La convention fiscale France Chypre, signée le 11 décembre 2023 à Nicosie, a vocation à remplacer la convention du 18 décembre 1981. Le nouveau texte modernise le cadre applicable aux personnes physiques et aux entreprises qui perçoivent des revenus dans les deux États, tout en renforçant les mécanismes de prévention de l’évasion et de la fraude fiscales. Côté français, le projet de loi d’autorisation a été examiné et adopté par le Sénat en février 2026. À la date du 12 avril 2026, la convention n’est toutefois pas encore entrée en vigueur, cette entrée en vigueur restant subordonnée à l’accomplissement des procédures requises dans les deux États.
Une convention fiscale France Chypre profondément renouvelée
La convention de 1981 était ancienne au regard des standards conventionnels récents. La nouvelle convention du 11 décembre 2023 reprend largement l’architecture du modèle de convention de l’OCDE et intègre plusieurs évolutions issues des travaux internationaux conduits contre l’érosion des bases imposables et le transfert artificiel de bénéfices (projet BEPS).
La renégociation poursuivait un double objectif : d’une part, offrir un cadre plus lisible et plus sécurisé aux relations économiques entre la France et Chypre ; d’autre part, renforcer les clauses anti-abus et les outils de coopération administrative. Le dossier parlementaire français souligne à la fois l’intérêt économique du texte et son utilité en matière de sécurisation juridique et de lutte contre les schémas artificiels.
Les innovations majeures par rapport à l’ancien texte
Par rapport à la convention de 1981, le nouveau texte se distingue notamment par l’introduction de dispositions relatives aux entités transparentes, par une définition modernisée de l’établissement stable et par l’intégration d’une clause générale de refus des avantages conventionnels lorsqu’il est raisonnable de conclure qu’un des objets principaux d’un montage ou d’une transaction était d’obtenir un avantage conventionnel de manière contraire à l’objet du traité.
La définition de l’établissement stable (article 5) a été rapprochée des standards récents. Elle comprend notamment une clause anti-fragmentation destinée à éviter qu’une entreprise répartisse artificiellement ses activités entre plusieurs structures ou sites afin de soutenir qu’aucun établissement stable n’existe. Pour certaines activités exercées au large des côtes, liées notamment à l’exploration ou à l’exploitation des ressources naturelles, un seuil spécifique de 60 jours a été retenu.

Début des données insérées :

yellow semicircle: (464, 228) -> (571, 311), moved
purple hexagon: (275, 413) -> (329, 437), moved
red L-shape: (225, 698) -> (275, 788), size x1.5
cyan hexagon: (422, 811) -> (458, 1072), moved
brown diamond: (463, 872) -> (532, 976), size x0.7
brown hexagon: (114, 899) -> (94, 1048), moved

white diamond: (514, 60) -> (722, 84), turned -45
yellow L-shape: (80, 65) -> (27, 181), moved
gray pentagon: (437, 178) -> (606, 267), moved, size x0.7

La convention du 11 décembre 2023 est nettement plus aboutie que celle de 1981 du point de vue technique. Elle ne doit toutefois pas être lue isolément : son application dépend toujours du droit interne français, du droit interne chypriote, de la qualification exacte des revenus, de la résidence fiscale effective et, le cas échéant, de l’existence d’un établissement stable ou d’un montage à risque au regard des clauses anti-abus.
Les règles d’imposition des revenus d’entreprise sous la convention fiscale France Chypre
L’article 7 retient le principe classique selon lequel les bénéfices d’une entreprise ne sont imposables que dans l’État dont elle est résidente, sauf si cette entreprise exerce son activité dans l’autre État par l’intermédiaire d’un établissement stable qui y est situé. Dans cette hypothèse, seuls les bénéfices attribuables à cet établissement stable peuvent être imposés dans l’État de situation de celui-ci.

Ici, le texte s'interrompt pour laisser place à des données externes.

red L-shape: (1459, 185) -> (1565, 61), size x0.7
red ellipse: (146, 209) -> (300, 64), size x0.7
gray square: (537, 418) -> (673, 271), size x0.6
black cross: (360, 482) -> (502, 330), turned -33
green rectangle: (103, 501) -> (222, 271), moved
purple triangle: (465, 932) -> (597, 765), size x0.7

La convention précise que l’établissement stable doit être traité, pour l’attribution des bénéfices, comme une entité distincte et indépendante exerçant des activités identiques ou analogues dans des conditions identiques ou analogues. Cette logique s’inscrit dans le principe de pleine concurrence appliqué aux activités transfrontalières.
Clause anti-fragmentation et seuil des 60 jours
L’article 5 prévoit que certaines activités qui pourraient, prises isolément, présenter un caractère préparatoire ou auxiliaire, ne bénéficieront pas de cette exclusion si l’ensemble des activités exercées dans l’État concerné, par la même entreprise ou par une entreprise étroitement liée, révèle en réalité une présence économique plus substantielle. C’est le mécanisme communément désigné comme une clause anti-fragmentation.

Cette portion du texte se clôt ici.